With the current backdrop of increasing global trade and tariff developments, all eyes remain focused of the ongoing impacts to global supply chain activity levels. The latest August 2018 data points to a slight firming of output data but at the same time, increasing uncertainty as to future output impacts.  Global Trade Trends

The widely monitored J.P. Morgan Global Manufacturing PMI index reached a 21-month low of 52.5 in August, a decline from the 52.8 reading reported for July. While the indices indicated some growth across consumer, intermediate and investment goods industries, new export order growth and input cost inflation remained concerning. The report authors indicated growth in all but five geographic regions (Myanmar, South Korea, Russia, Turkey, Thailand).

As has been the trend for most of 2018, Developed nations, led by the United States, tended to outpace that of Developing Nations. Indices reflecting Eurozone PMI activity have declined over three percentage points since the start of the year, while building uncertainties loom over the impact of Brexit on European supply chain trade flows. The Caixin China Manufacturing PMI edged down to a 14-month low in August, just marginally above the 50 no-change mark.

The Chief Economist of the World Trade Organization (WTO) has recently expressed concerns for beginning signs of a slowdown in global trade growth linked to ongoing tariff actions. The WTO points to reported dips in export orders as well as a slowing in foreign direct investment. With the growing trade war among the U.S. and other major trading regions, there is growing scrutiny and concerns as to the role and the power of the WTO in mitigating these actions.

Ocean container volumes are on the decline as-well and recent financial performance reports from major global shipping lines point to signs of declines in global shipping volumes coupled with rising operational and fuel costs.

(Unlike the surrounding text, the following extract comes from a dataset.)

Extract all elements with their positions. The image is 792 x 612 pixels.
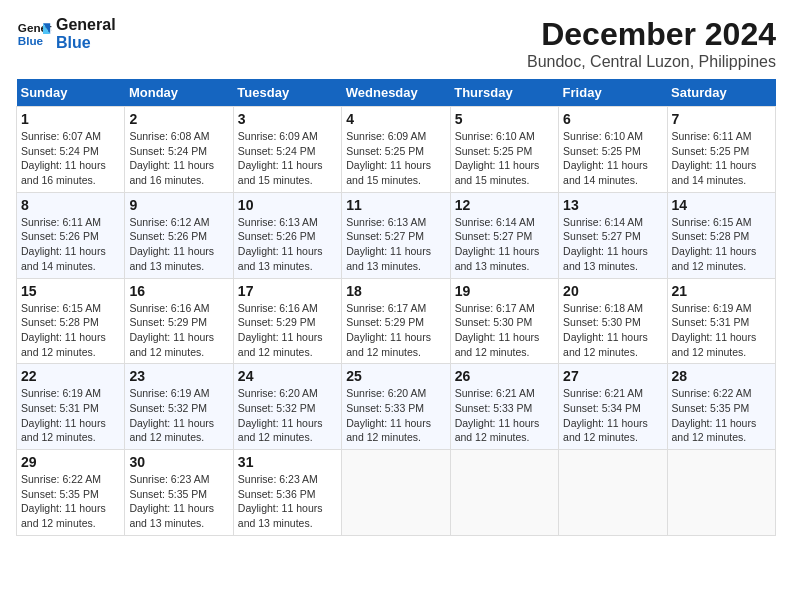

The U.S. Trade Deficit reached a five-year high in July with noted declines in the export of soybeans, agricultural goods, and aircraft. Imports hit a record high, no doubt motivated by actions by U.S. manufacturers, retailers, and wholesalers to take on additional inventory before major tariffs take effect. Economists note that such a drag could have a drag on U.S. economic growth in Q3 and Q4.

This week, the Organization for Economic Cooperation and Development (OECD) released its CLI half-year report of economic activity, indicating in-part: “Composite leading indicators point to easing growth momentum in the OECD area as a whole.” While growth accelerated in the three months through June, leading OECD indicator data suggest a slowdown in 2019, but an acceleration of growth in China and India.

Reader Takeaway

The above highlighted data would indicate that continued negative trade and tariff actions have provided added uncertainties for businesses, investors, and multi-industry supply chain teams. A continued escalating trade war involving the U.S. with other major economic regions, and especially with China, can lead to an added drag on global supply chain growth and activity levels.

Supply chain strategists and planners will soon be preparing 2019 sales, operations, and inventory planning in the midst of the current environment. Significant assumptions and corresponding decisions loom in terms of global market growth assumptions or any required shifts in supply network sourcing given short-term or permanent tariff actions.

More than likely, 2019 planning will take on various forms of uncertainty requiring flexible and agile operational plans for 2019. Major supply contracts or new supplier selection are likely to take-on a short-term focus if and until the global trade landscape shows signs of some stability.